During his 2022 campaign for governor, Josh Shapiro took flak from some in his own party for sounding ‘too conservative.’ He spoke about cutting corporate taxes, embraced energy production, and even took to national television to state his support for school choice.
His promises alarmed the far left, but attracted many in the middle.
Even many Republicans—persuaded by Shapiro’s moderate persona—supported him for governor. And given his continued messaging on issues like educational opportunity and ‘moving at the speed of business,’ it’s understandable why many still describe him as a “moderate” Democrat governor.
But Shapiro’s moderate image is far different from his far-left actions. Indeed, on issues ranging from education and energy to abortion and boys in girls’ sports, Josh Shapiro is anything except moderate.

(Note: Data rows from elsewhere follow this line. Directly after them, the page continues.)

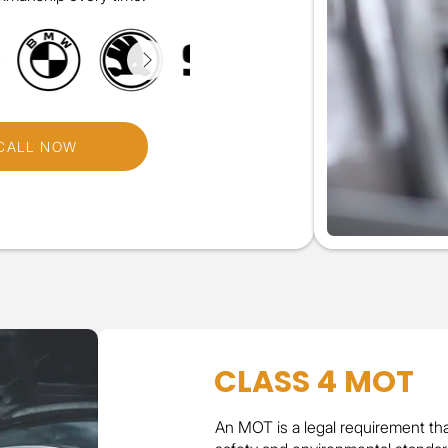
CALL NOW
CLASS 4 MOT
An MOT is a legal requirement th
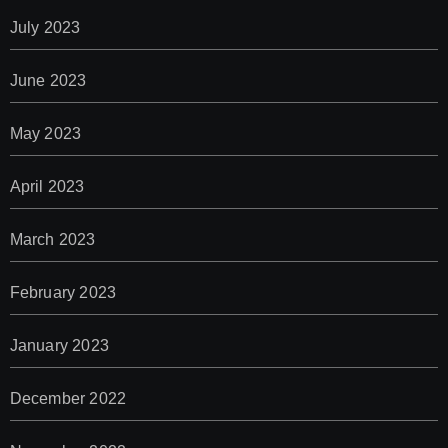
July 2023
June 2023
May 2023
April 2023
March 2023
February 2023
January 2023
December 2022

For example, the vast majority of Americans—including independent voters attracted to a supposedly ‘moderate’ Shapiro—support protecting girls from being forced to compete in sports against biological males. But Shapiro has criticized as “extremist” those who take this position, including members of his own party. Far from moderate, Shapiro has aligned with his party’s most progressive wing on this issue.
On school choice—a policy also enjoying bipartisan backing—Shapiro once claimed to support Lifeline Scholarships to rescue kids trapped in the worst-performing public schools. But he singled out those scholarships for a veto shortly after taking office. And when asked if he would participate in the new federal school choice program, Shapiro’s spokesperson refused to take a position, even though opting out of the program would mean forfeiting education scholarship money to other states.
When it comes to energy, Shapiro’s moderate rhetoric also doesn’t match his liberal actions. He speaks of an “all of the above” energy agenda, but his “Lightening Energy Plan” is little more than a Green New Deal by a different name.
As a candidate, Shapiro said he had “real concerns about the impact” that joining the Regional Greenhouse Gas Initiative “will have on consumer prices, hurting families at a time when many are struggling really to put food on the table”—a position held by many on the Right. But Shapiro is now in court seeking to force Pennsylvania into RGGI—to the delight of the far left and the detriment of Pennsylvania’s economy.
The reality is that we have not had one new utility-scale gas project begin in the state since former Gov. Tom Wolf first forced Pennsylvania into RGGI. In fact, no RGGI state has any new natural gas power plant projects planned. Meanwhile, 22 other states not in RGGI, including Ohio and West Virginia, are planning and/or developing natural gas plants.
It doesn’t end there.
While most Democrats and many Republicans support abortion, Shapiro goes to the extreme. He has refused to defend the state law banning taxpayer funding for abortion. And he’s forced the Little Sisters of the Poor—Catholic nuns who care for the elderly poor—into a near-decade-long court battle to coerce them to violate their religious beliefs by providing contraceptives and abortion-inducing drugs in their health plans.